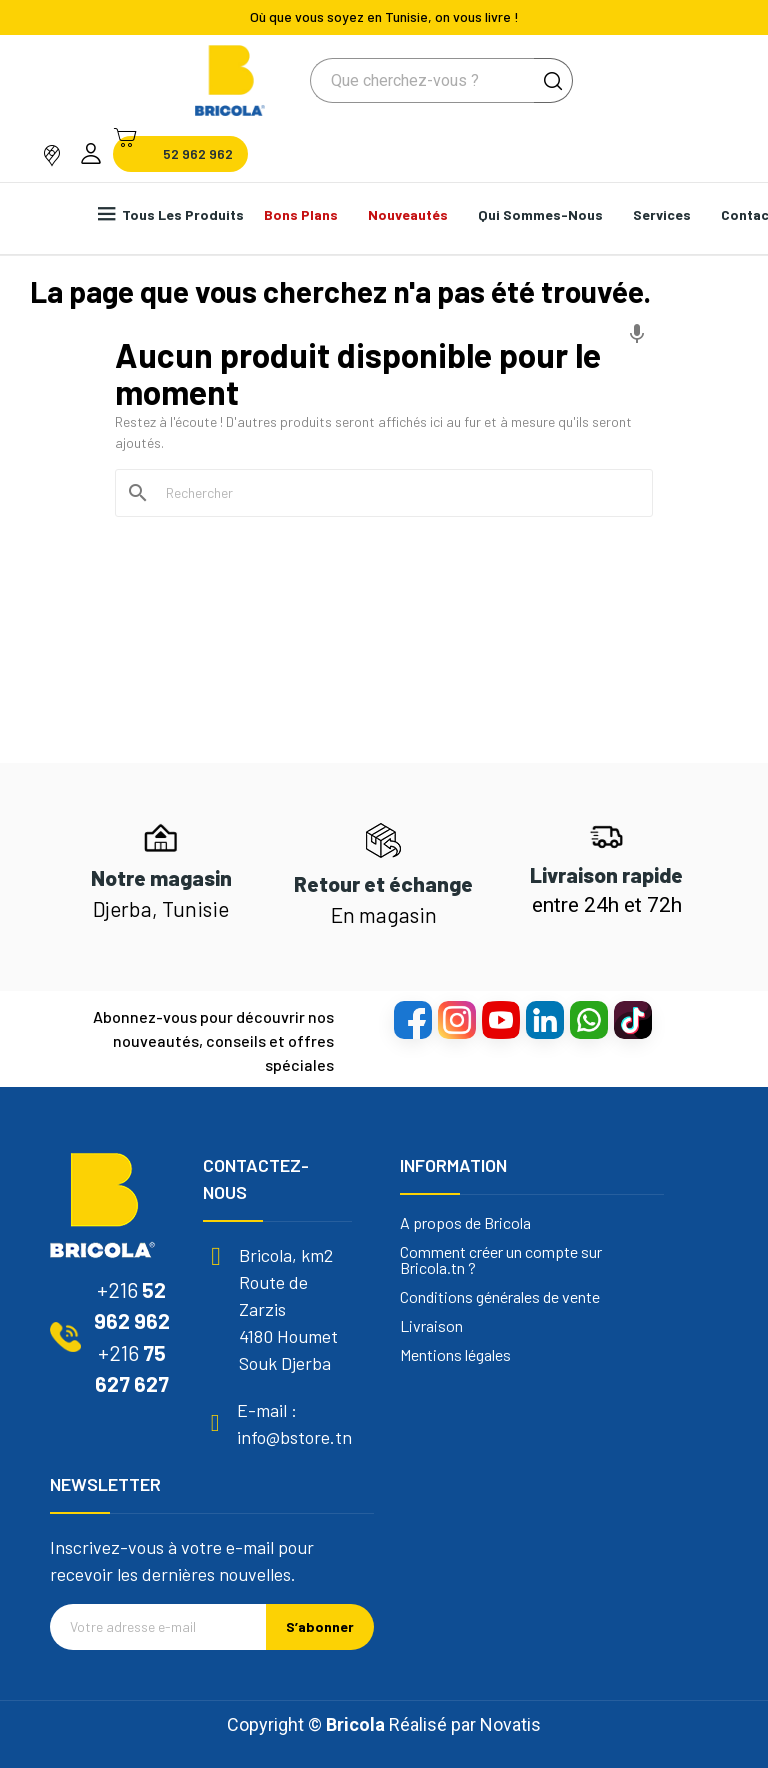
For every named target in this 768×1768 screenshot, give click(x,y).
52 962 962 (198, 154)
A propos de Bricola (465, 1223)
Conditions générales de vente (500, 1297)
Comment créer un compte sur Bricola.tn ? (501, 1260)
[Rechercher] (396, 493)
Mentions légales (455, 1355)
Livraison (431, 1326)
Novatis (510, 1724)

Work to be completed:
Your answer should consist only of the lines from the one with "Conditions générales de vente (500, 1297)" through the end of the data above, reproduced exactly.

Problem solution:
Conditions générales de vente (500, 1297)
Comment créer un compte sur Bricola.tn ? (501, 1260)
[Rechercher] (396, 493)
Mentions légales (455, 1355)
Livraison (431, 1326)
Novatis (510, 1724)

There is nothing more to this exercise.